A TREMENDA VERDADE
American Music Club - The Golden Age
Quando, por altura da publicação de San Francisco, conversei com Mark Eitzel (no dia seguinte a um devastador concerto, a solo, no Shaw Theatre, de Londres), dizia ele com aquele sentido de humor ácido e autodepreciativo que raramente abandona: “American Music Club é um nome estúpido com as três piores palavras possíveis: espera-se algo de espalhafatoso (ou, então, blues...) e saímos nós”. E acrescentava: “Canções felizes, comigo, não têm vida muito longa no papel. Escrevo sobre o que me excita. É como se houvesse uma espécie de prazer na dor que faz parte da vida e é uma forma muito precisa de reagir ao mundo”. Esse iria ser, durante uma década, o último álbum da banda (individualmente, Eitzel publicaria meia dúzia de gravações) que, apenas em 2004 se voltaria a reunir para Love Songs For Patriots, um álbum-em-tempo-de-guerra.
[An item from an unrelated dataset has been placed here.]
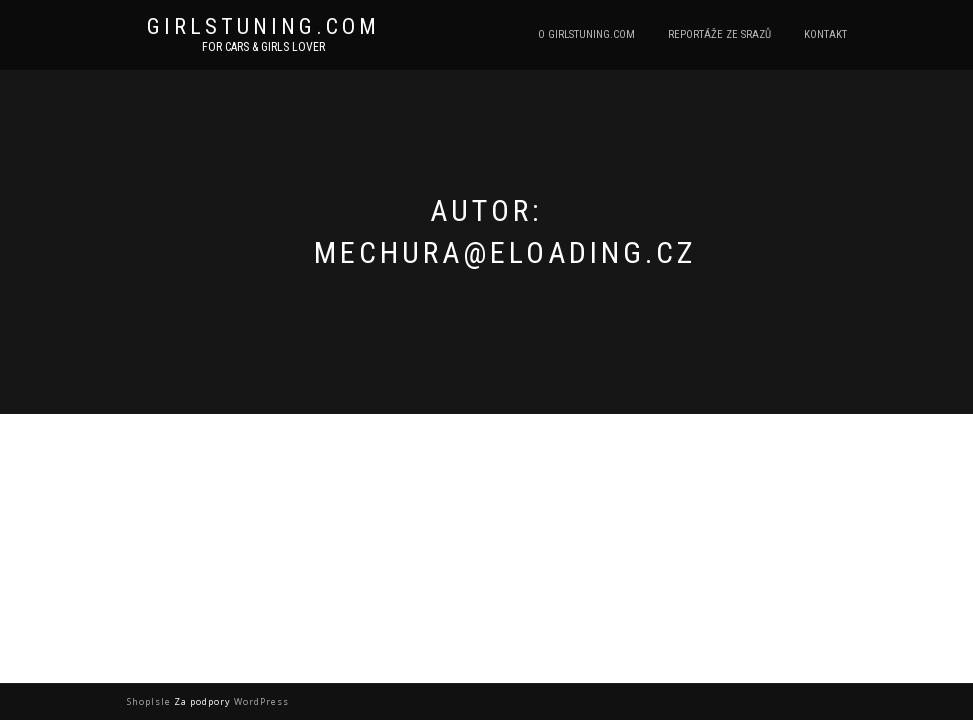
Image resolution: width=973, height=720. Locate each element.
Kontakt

Quatro anos depois, The Golden Age (alerta: ironia muito negra!) retoma praticamente o programa que Mark Eitzel expunha em 1994 e, se aqui e ali, ele parece voltar a prestar alguma atenção ao mundo-lá-fora (“the bankers, the liars and the thieves they want to sell you into a life of fear, they call it a plan to make you free”, de “The Sleeping Beauty”, quase ecoa “Who are the ones that we kept in charge? Killers, thieves and lawyers”, de “God’s Away On Business”, de Tom Waits, em Blood Money), é, no entanto, o surdo confronto dos demónios interiores que regressa intacto, num tremendo programa de canções em equilíbrio instável entre o “crooning” suicidário, o rasgão dos espasmos eléctricos da guitarra de Vudi, o requinte Bacharach/Prebab Sprout e a valsa ebriamente demente. O mais “feliz” que Eitzel consegue mostrar-se é “all the lost souls welcome you to San Francisco, a city built by fire trucks and skeletons who grin and grin, pimps and thieves who can’t believe their luck, saints proud to show you their sin”. A partir daí, a espiral desce infinitamente até – como diria Leonard Cohen – à “awful truth which you can't reveal to the eyes of youth": “No one here will ever save you”. (2008)
2 comments:
A Salvação é um mito demolido definitivamente nos tempos atuais. Sobra somente a salvação individual.
Mas dá muito trabalho.
Reparo, agora que vim aqui procurar uma coisa (que eu cá sei), que escrevesteS "o requinte Bacharach/Prebab Sprout". E deixa-me dizer-te também que ebriamente demente é muito bom, porque dá vontade de continuar a dizer e a andar à roda.